Co zrobić w przypadku awarii? Pracownicy dyżurują całą dobę
Jeśli pojawią się problemy z kanalizacją, to trzeba wezwać hydraulika lub samemu spróbować udrożnić rury np. za pomocą spirali kanalizacyjnej czy środków chemicznych (tzw. kret), które mają rozpuścić zator.
Poza tym można skorzystać z pomocy pracowników ZWiK, którzy dyżurują całą dobę przez cały tydzień. Numer alarmowy 994 działa także w Wielkanoc.
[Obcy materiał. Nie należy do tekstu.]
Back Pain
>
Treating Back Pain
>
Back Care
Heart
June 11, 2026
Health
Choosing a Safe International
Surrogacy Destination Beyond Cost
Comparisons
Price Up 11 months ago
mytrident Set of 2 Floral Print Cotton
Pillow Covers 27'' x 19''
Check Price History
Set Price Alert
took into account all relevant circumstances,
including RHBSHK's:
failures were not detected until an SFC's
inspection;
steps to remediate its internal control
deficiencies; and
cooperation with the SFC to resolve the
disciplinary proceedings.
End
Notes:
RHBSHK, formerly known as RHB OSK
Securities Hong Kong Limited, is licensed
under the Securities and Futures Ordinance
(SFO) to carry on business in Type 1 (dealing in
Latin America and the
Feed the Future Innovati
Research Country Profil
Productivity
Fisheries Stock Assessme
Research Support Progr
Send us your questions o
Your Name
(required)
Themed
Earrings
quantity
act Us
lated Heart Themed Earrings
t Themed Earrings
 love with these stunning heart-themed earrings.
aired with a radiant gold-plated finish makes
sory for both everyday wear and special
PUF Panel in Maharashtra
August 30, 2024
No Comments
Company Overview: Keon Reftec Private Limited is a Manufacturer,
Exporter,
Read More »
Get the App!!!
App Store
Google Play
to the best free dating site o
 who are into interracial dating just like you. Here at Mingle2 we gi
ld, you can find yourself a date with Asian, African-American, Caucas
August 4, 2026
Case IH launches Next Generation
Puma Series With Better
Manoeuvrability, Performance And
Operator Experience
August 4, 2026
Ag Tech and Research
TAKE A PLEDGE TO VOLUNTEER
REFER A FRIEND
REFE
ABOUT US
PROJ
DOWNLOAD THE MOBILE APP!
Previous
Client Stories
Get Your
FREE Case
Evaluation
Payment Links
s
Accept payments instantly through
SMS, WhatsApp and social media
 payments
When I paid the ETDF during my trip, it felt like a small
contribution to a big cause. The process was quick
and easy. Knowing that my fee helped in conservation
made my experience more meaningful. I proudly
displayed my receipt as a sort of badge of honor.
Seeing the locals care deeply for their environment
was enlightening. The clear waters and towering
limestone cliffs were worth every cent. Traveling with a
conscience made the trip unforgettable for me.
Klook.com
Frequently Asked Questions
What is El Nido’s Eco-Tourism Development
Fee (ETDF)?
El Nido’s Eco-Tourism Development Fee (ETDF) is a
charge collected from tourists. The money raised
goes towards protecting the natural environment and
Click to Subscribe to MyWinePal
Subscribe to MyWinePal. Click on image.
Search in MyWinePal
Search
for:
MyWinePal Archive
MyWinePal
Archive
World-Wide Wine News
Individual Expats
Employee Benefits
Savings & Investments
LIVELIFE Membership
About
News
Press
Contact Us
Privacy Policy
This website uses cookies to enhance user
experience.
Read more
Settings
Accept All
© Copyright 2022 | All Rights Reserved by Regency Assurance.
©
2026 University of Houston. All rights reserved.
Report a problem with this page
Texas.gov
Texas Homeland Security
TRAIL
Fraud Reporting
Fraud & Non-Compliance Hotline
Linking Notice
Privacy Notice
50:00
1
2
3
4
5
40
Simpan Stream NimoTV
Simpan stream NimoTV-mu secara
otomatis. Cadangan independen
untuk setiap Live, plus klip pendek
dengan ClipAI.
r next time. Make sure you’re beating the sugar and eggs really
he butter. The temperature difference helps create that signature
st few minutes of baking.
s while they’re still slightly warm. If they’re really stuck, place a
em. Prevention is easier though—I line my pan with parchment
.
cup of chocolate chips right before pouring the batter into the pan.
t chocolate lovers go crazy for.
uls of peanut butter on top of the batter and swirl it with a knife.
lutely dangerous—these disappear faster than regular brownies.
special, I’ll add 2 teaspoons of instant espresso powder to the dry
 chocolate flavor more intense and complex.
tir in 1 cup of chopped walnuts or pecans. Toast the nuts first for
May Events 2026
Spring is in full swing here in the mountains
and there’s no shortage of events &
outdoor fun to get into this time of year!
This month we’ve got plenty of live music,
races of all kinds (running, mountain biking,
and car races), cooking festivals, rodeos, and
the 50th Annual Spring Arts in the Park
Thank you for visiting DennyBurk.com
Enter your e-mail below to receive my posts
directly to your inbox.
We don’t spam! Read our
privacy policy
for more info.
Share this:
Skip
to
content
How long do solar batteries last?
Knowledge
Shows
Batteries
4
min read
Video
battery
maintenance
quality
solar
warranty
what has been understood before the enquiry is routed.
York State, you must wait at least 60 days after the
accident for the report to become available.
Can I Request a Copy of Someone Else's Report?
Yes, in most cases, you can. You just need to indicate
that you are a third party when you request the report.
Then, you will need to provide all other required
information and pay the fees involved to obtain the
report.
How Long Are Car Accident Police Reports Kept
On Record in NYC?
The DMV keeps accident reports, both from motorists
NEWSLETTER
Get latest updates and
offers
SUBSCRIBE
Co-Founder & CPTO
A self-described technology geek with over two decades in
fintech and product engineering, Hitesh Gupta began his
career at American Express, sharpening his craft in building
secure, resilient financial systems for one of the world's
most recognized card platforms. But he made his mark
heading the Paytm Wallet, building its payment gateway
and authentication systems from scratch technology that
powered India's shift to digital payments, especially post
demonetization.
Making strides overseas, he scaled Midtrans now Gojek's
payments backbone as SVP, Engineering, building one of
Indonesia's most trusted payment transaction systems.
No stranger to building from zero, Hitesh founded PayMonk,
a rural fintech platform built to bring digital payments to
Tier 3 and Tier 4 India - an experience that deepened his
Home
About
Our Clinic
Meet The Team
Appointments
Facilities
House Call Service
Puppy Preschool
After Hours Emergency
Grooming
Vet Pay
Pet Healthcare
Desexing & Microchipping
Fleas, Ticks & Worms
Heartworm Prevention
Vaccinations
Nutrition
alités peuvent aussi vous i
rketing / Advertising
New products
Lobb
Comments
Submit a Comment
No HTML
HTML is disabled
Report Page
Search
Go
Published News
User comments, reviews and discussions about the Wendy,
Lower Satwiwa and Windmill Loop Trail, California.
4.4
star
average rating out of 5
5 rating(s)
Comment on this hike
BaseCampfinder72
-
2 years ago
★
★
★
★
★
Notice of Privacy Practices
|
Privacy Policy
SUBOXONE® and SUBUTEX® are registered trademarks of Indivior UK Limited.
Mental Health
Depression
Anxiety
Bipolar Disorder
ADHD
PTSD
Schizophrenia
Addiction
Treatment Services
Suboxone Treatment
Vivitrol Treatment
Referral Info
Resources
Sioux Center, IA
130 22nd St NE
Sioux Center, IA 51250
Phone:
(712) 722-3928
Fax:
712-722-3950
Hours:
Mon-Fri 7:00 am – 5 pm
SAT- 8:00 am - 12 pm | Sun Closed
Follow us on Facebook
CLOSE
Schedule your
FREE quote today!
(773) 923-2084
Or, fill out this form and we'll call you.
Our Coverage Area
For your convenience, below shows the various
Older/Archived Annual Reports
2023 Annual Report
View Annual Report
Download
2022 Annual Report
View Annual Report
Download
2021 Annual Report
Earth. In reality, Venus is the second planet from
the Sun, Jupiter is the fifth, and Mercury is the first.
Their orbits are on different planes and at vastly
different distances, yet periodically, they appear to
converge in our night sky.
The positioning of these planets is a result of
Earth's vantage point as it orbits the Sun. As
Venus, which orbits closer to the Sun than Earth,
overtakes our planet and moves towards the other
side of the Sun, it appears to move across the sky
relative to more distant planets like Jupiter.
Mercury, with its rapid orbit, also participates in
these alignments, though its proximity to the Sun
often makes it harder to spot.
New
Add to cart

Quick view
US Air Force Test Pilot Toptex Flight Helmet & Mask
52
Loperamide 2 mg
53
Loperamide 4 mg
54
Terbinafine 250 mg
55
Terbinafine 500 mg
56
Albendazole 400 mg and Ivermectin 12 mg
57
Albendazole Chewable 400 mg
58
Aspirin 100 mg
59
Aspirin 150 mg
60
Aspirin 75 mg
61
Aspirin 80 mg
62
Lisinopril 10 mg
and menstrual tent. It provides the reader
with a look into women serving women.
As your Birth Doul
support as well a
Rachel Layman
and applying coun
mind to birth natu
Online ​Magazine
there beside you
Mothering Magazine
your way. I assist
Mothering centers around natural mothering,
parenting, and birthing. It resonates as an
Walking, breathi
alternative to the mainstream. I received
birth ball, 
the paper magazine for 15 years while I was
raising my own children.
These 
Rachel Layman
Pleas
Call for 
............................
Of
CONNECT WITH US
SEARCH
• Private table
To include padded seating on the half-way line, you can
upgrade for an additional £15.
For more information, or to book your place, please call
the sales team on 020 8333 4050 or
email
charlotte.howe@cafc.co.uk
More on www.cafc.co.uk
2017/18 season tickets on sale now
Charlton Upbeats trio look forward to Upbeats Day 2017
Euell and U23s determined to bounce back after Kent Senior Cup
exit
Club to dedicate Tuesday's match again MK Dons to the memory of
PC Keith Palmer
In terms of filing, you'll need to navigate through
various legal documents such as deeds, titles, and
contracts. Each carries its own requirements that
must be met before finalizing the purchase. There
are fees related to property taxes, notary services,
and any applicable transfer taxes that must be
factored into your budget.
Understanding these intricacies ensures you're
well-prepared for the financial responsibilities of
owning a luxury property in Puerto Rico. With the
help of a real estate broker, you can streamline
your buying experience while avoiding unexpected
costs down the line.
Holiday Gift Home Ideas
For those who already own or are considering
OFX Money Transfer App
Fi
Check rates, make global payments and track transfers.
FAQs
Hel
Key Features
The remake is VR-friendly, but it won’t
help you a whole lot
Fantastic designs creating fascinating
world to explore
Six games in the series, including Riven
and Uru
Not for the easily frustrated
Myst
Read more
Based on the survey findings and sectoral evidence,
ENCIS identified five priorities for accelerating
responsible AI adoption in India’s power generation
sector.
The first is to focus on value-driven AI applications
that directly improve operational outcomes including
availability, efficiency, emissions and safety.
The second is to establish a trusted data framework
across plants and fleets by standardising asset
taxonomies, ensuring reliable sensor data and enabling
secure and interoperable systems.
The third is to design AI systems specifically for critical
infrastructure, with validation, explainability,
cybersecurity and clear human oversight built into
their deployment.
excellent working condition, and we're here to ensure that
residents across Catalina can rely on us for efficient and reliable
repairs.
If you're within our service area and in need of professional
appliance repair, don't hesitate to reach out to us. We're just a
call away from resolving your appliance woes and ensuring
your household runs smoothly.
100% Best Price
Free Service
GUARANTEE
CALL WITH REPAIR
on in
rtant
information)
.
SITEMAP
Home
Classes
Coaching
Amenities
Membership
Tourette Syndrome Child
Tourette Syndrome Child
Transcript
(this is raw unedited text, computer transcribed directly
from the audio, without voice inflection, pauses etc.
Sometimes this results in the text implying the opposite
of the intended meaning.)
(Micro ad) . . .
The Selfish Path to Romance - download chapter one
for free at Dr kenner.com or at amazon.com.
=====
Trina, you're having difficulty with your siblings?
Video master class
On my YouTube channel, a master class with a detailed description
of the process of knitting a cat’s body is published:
- Mieszkańcy dzwonią do nas z różnymi problemami. Musimy wykazać się czujnością i efektywnością. Robimy gradację ważności i rozdysponowujemy osoby z poszczególnych działów, a niejednokrotnie doradzamy dzwoniącemu, jeśli problem nie dotyczy ZWiK-u. Nie zostawiamy nikogo bez pomocy niezależnie od dnia tygodnia czy godziny. Święta wolelibyśmy być oczywiście z rodzinami, ale wiemy jaką ważną rolę pełnimy. Jesteśmy zawsze dla mieszkańców - przyznaje dyspozytor ZWiK Przemysław Bartoń.
Ile kosztuje sałatka jarzynowa w 2024 r.?
Choć w wielu domach stoły uginają się pod ciężarem świątecznych potraw, to akurat bez sałatki jarzynowej wielu Polaków nie wyobraża sobie Wielkanocy. W tym roku na zakup składników niezbędnych do ich przygotowania placiliśmy mniej więcej tyle samo, co w 2023 r.
Jak już informowaliśmy w WP, około 900 gramów domowej sałatki jarzynowej to wydatek rzędu 21,40 zł. W 2023 r. jaja były tańsze (około 1 zł za sztukę). Natomiast cena pietruszki była znacznie wyższa niż w poprzednich latach (nawet 8 zł za kilogram). Podobna była cena marchwi.